There is a push in Olympia to weed out so-called ‘lemon’ teachers by changing the way hiring works.
“Principals need to absolutely have the ability to decide who is on the team at that school to make sure the teachers are on board with the plan, vision and goal for the school,” said Liv Finne with the Washington Policy Center.
Senate Bill 5242 shifts hiring power from the central district office to the principals; it would allow them to decide if a displaced teacher is a good fit for their school. The teacher would also have to agree.
“We believe this legislation will provide chaos for HR departments, and at best create legal liability for districts,” said Lucinda Young with the Washington Education Association.
The state teacher’s union is concerned about a portion of the proposed law that would end a teacher’s contract if they are displaced for more than a year. But some teachers are actually in favor of the idea.
“We have a terribly broken system where teachers who don’t care are rewarded with having a classroom full of kids.
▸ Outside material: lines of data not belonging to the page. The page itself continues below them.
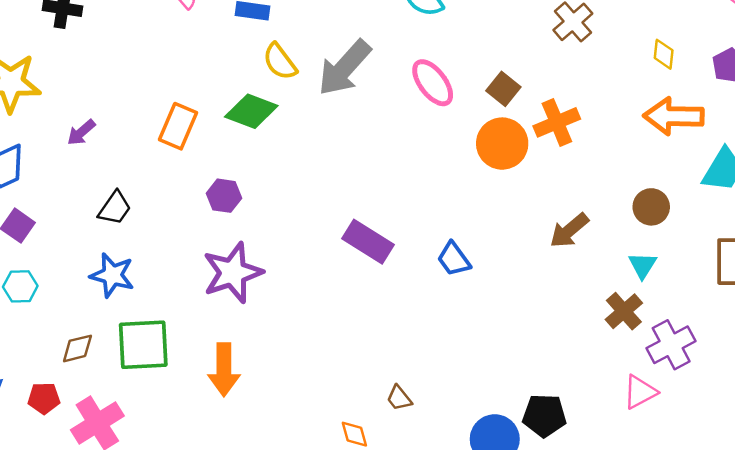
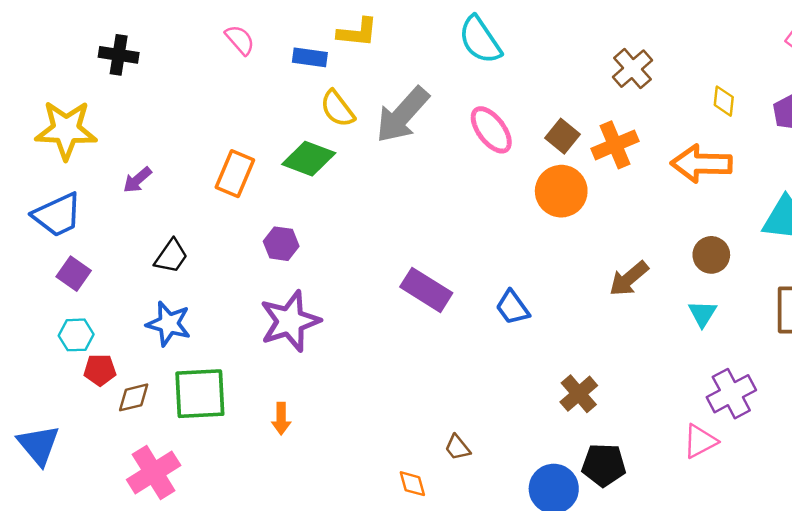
orange arrow: (674, 116) -> (701, 164), moved
orange cross: (557, 122) -> (615, 145), moved
brown cross: (624, 311) -> (579, 394), moved
orange arrow: (224, 370) -> (281, 419), size x0.6
red pentagon: (44, 398) -> (100, 370), moved

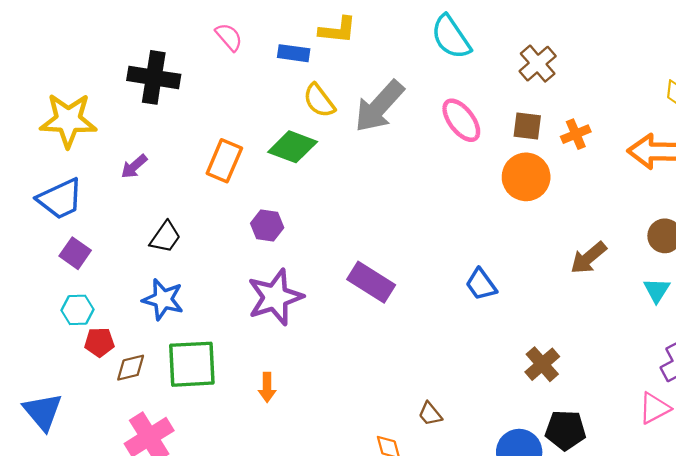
black cross: (119, 55) -> (154, 77), moved, size x1.4
brown cross: (633, 69) -> (538, 64), moved
brown square: (562, 136) -> (527, 126), turned -32
orange cross: (615, 145) -> (576, 134), size x0.7
purple rectangle: (426, 290) -> (371, 282), moved

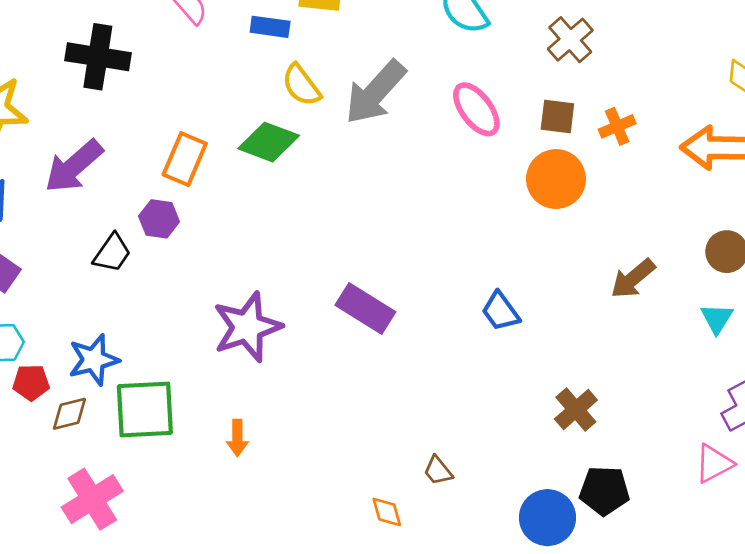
purple arrow: (134, 166) -> (74, 166), size x1.8
purple hexagon: (267, 225) -> (159, 219), moved
blue star: (163, 299) -> (94, 360), moved, turned -30

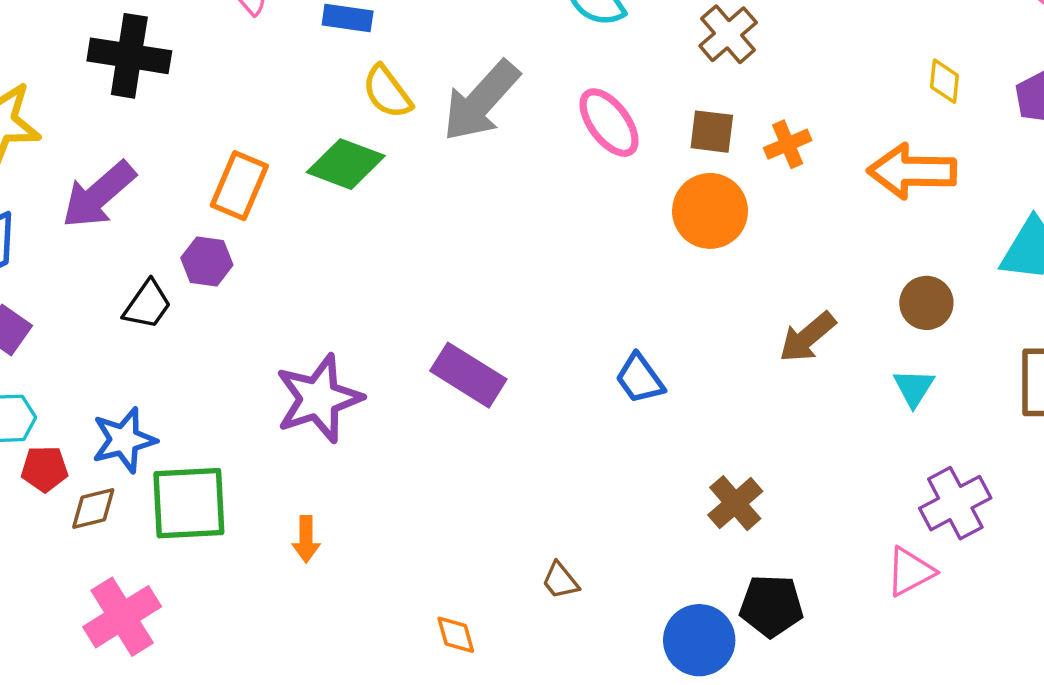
orange diamond: (387, 512) -> (456, 635), moved

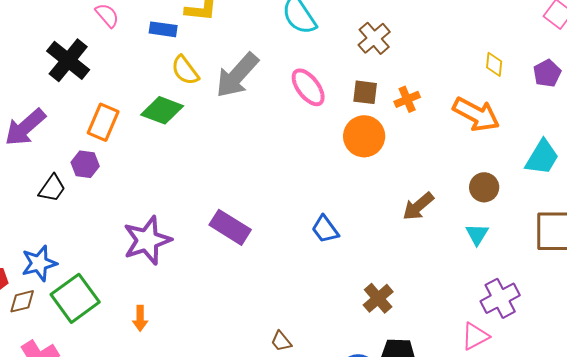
black cross: (129, 56) -> (68, 60), moved, turned 30
orange arrow: (912, 171) -> (476, 114), turned -153
green square: (189, 503) -> (75, 298), turned -33

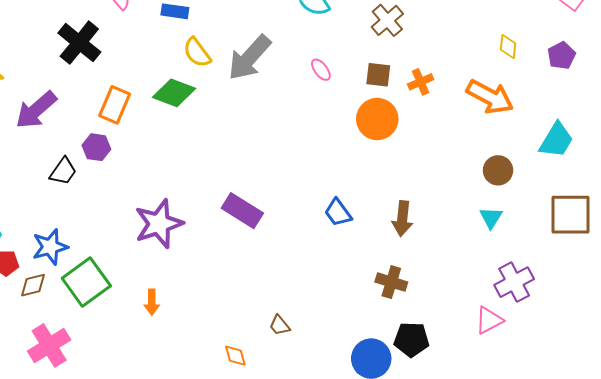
pink ellipse: (308, 87) -> (321, 70), size x0.6
brown arrow: (418, 206) -> (402, 219), moved, turned -44
brown cross: (378, 298) -> (391, 282), turned -32
brown trapezoid: (281, 341) -> (280, 325), moved

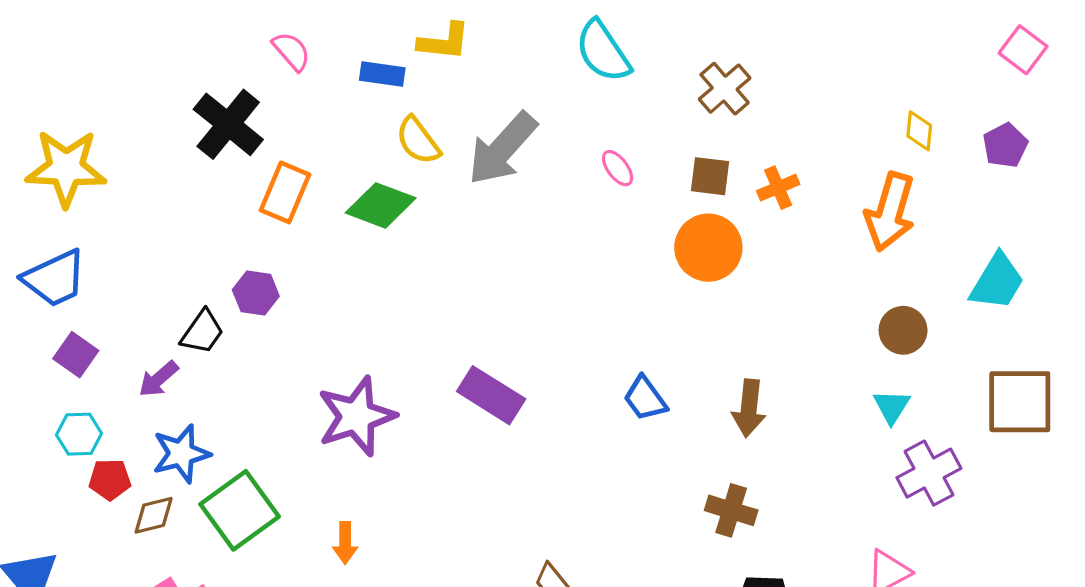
orange arrow: (490, 97) -> (890, 212), turned 78
orange rectangle: (115, 105) -> (285, 192), moved
purple arrow: (36, 110) -> (158, 379), moved, size x0.6
purple cross: (514, 282) -> (929, 473), moved

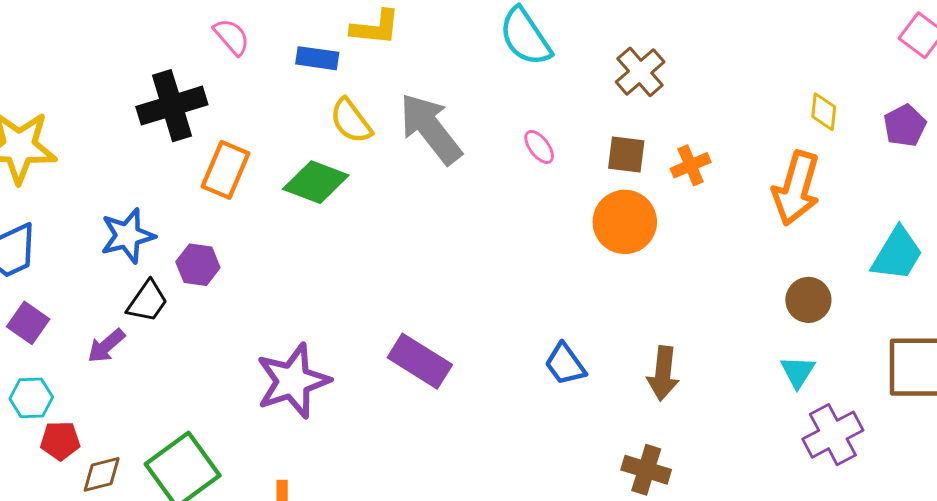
black cross: (228, 124) -> (172, 106), turned 34
gray arrow: (502, 149) -> (430, 129), turned 100
blue star: (181, 454) -> (128, 236), moved

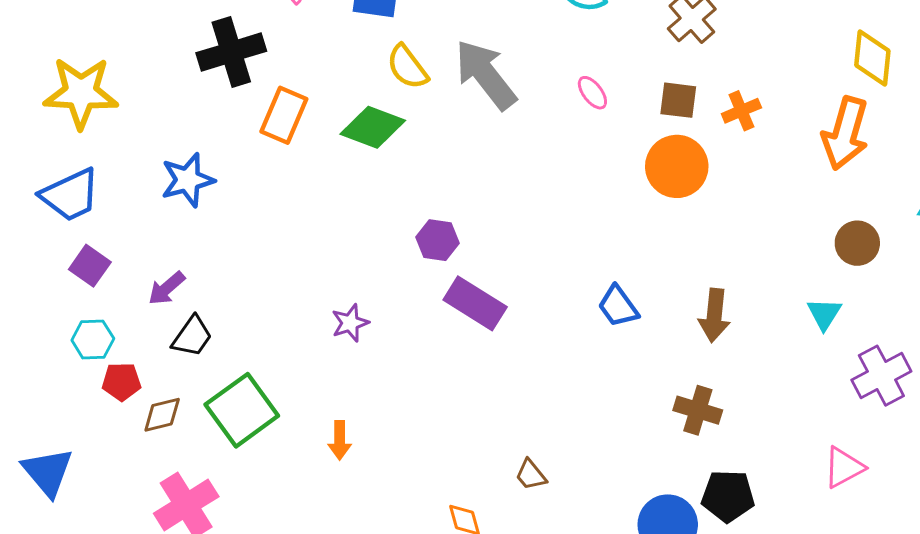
yellow diamond: (824, 112) -> (872, 58), size x1.5
purple hexagon: (198, 265) -> (437, 240), moved
black trapezoid: (147, 301) -> (192, 336), moved
cyan triangle: (798, 372) -> (824, 314), moved
purple star: (293, 381) -> (350, 323), size x0.5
I care very much where I teach and with whom I teach,” said Kristin Bailey-Fogarty, a Seattle Public Schools teacher.
Parents like Stephanie Jones feel this legislation would be game-changing and improve the learning environment in schools.
“We’re not talking about widgets. This is not machinery. These are human lives, these are kids. This is their education and we shouldn’t think just anybody can fit into these spaces,” said Jones.
Tacoma Public Schools already has a similar policy in place where principals and teachers can match up at job fairs. If this bill passes, it wouldn’t go into effect until the 2015-16 school year.